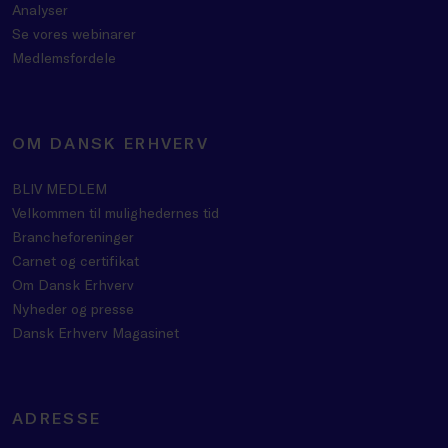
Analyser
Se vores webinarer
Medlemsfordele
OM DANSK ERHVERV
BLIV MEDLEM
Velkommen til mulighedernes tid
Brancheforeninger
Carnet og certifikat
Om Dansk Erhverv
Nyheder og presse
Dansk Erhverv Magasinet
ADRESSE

:::

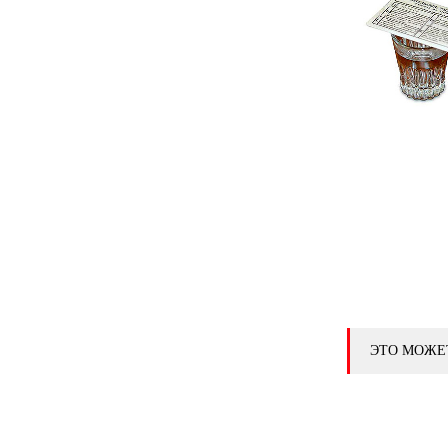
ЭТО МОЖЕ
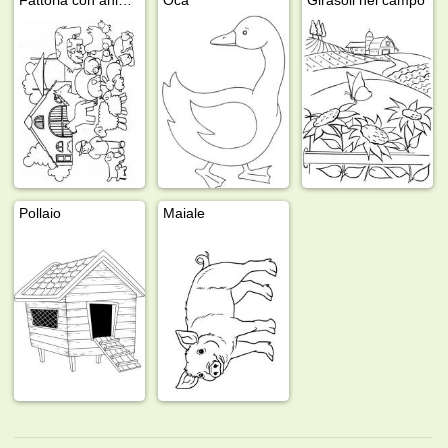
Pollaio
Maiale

:::

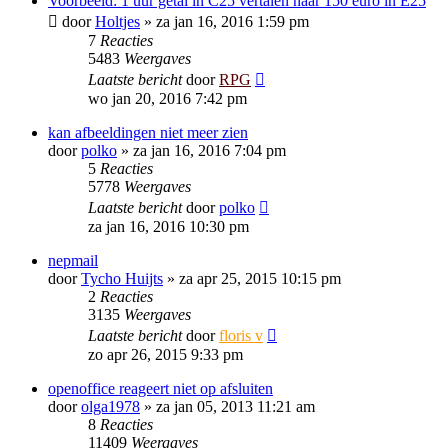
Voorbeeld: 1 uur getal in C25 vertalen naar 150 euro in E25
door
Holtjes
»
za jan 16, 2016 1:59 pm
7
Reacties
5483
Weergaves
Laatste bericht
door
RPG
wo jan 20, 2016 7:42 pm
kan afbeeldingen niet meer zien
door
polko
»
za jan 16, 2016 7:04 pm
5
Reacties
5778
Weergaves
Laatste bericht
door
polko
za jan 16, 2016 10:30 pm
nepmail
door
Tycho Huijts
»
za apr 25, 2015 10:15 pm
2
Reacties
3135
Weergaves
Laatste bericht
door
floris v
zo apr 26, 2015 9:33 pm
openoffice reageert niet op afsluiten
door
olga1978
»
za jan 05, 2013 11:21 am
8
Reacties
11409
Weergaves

:::

■ WHAT IS NEEDED ■
From the listing above, copy every line that holds the string "niet".

■ OUTPUT BELOW ■
kan afbeeldingen niet meer zien
openoffice reageert niet op afsluiten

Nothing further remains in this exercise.